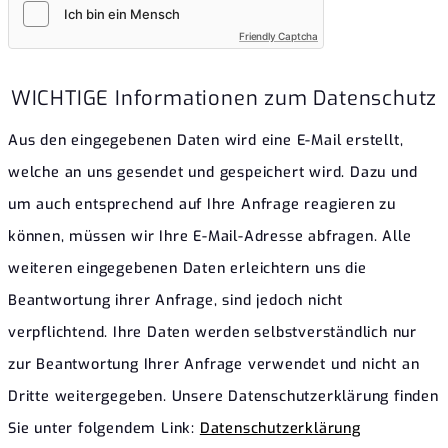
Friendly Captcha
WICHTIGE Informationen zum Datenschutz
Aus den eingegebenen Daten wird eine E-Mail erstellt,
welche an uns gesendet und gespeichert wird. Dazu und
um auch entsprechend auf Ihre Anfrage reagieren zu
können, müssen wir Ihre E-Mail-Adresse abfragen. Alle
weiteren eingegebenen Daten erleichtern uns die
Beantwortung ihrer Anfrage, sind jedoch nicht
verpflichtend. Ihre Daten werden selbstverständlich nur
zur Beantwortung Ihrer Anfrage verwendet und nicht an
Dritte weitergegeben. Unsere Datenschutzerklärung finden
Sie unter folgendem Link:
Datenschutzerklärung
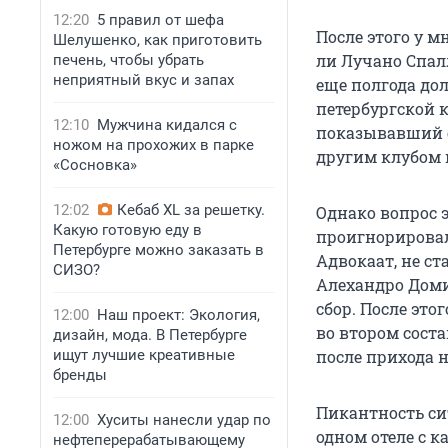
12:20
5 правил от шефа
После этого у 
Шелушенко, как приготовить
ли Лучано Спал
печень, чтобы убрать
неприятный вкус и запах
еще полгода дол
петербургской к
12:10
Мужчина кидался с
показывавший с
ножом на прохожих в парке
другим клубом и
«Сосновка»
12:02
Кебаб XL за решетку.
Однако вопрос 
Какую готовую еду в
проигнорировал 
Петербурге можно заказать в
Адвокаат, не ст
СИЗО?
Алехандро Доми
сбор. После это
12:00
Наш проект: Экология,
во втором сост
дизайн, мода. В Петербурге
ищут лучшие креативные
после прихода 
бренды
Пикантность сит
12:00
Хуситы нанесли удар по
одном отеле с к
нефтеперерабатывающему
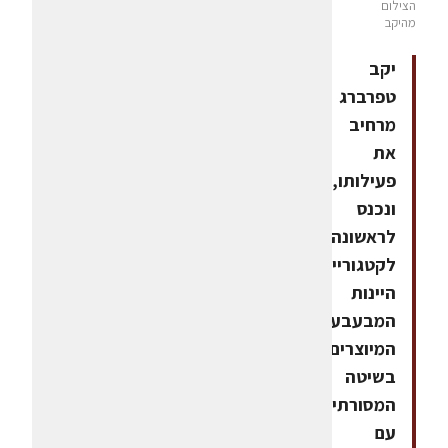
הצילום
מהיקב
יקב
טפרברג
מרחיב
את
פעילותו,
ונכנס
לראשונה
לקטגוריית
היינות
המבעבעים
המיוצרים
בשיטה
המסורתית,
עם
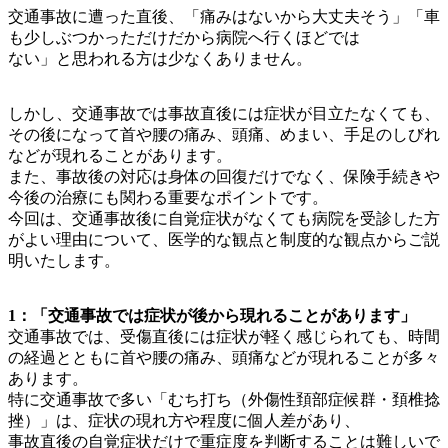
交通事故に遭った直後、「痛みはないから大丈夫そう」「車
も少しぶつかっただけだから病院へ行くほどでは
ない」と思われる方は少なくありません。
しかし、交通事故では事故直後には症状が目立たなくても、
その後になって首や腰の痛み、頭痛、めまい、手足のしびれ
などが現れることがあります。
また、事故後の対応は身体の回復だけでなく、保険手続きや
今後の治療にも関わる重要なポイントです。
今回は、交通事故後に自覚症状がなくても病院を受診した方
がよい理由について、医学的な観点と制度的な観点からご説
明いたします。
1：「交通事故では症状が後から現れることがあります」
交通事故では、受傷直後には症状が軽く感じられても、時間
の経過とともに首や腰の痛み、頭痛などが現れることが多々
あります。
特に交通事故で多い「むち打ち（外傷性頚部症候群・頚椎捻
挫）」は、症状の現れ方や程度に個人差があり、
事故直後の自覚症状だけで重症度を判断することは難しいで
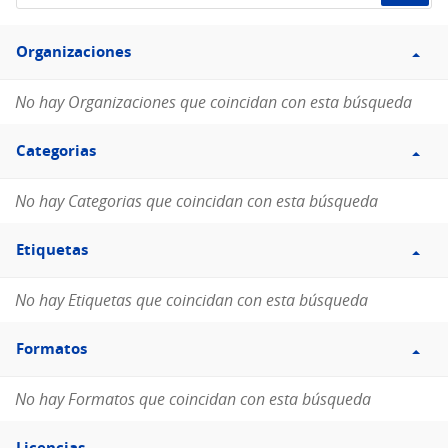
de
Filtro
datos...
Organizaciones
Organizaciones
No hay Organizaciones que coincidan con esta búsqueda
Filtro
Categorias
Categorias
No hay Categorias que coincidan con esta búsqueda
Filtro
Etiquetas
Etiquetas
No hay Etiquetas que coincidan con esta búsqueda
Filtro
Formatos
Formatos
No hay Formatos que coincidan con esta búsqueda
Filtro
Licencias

^^^^^^^^^^^^^^^^

Reproduce the material exactly; keep pictures out.

Friendly Captcha
WICHTIGE Informationen zum Datenschutz
Aus den eingegebenen Daten wird eine E-Mail erstellt,
welche an uns gesendet und gespeichert wird. Dazu und
um auch entsprechend auf Ihre Anfrage reagieren zu
können, müssen wir Ihre E-Mail-Adresse abfragen. Alle
weiteren eingegebenen Daten erleichtern uns die
Beantwortung ihrer Anfrage, sind jedoch nicht
verpflichtend. Ihre Daten werden selbstverständlich nur
zur Beantwortung Ihrer Anfrage verwendet und nicht an
Dritte weitergegeben. Unsere Datenschutzerklärung finden
Sie unter folgendem Link:
Datenschutzerklärung
12:20
5 правил от шефа
После этого у 
Шелушенко, как приготовить
ли Лучано Спал
печень, чтобы убрать
неприятный вкус и запах
еще полгода дол
петербургской к
12:10
Мужчина кидался с
показывавший с
ножом на прохожих в парке
другим клубом и
«Сосновка»
12:02
Кебаб XL за решетку.
Однако вопрос 
Какую готовую еду в
проигнорировал 
Петербурге можно заказать в
Адвокаат, не ст
СИЗО?
Алехандро Доми
сбор. После это
12:00
Наш проект: Экология,
во втором сост
дизайн, мода. В Петербурге
ищут лучшие креативные
после прихода 
бренды
Пикантность сит
12:00
Хуситы нанесли удар по
одном отеле с к
нефтеперерабатывающему
הצילום
מהיקב
יקב
טפרברג
מרחיב
את
פעילותו,
ונכנס
לראשונה
לקטגוריית
היינות
המבעבעים
המיוצרים
בשיטה
המסורתית,
עם
交通事故に遭った直後、「痛みはないから大丈夫そう」「車
も少しぶつかっただけだから病院へ行くほどでは
ない」と思われる方は少なくありません。
しかし、交通事故では事故直後には症状が目立たなくても、
その後になって首や腰の痛み、頭痛、めまい、手足のしびれ
などが現れることがあります。
また、事故後の対応は身体の回復だけでなく、保険手続きや
今後の治療にも関わる重要なポイントです。
今回は、交通事故後に自覚症状がなくても病院を受診した方
がよい理由について、医学的な観点と制度的な観点からご説
明いたします。
1：「交通事故では症状が後から現れることがあります」
交通事故では、受傷直後には症状が軽く感じられても、時間
の経過とともに首や腰の痛み、頭痛などが現れることが多々
あります。
特に交通事故で多い「むち打ち（外傷性頚部症候群・頚椎捻
挫）」は、症状の現れ方や程度に個人差があり、
事故直後の自覚症状だけで重症度を判断することは難しいで
de
Filtro
datos...
Organizaciones
Organizaciones
No hay Organizaciones que coincidan con esta búsqueda
Filtro
Categorias
Categorias
No hay Categorias que coincidan con esta búsqueda
Filtro
Etiquetas
Etiquetas
No hay Etiquetas que coincidan con esta búsqueda
Filtro
Formatos
Formatos
No hay Formatos que coincidan con esta búsqueda
Filtro
Licencias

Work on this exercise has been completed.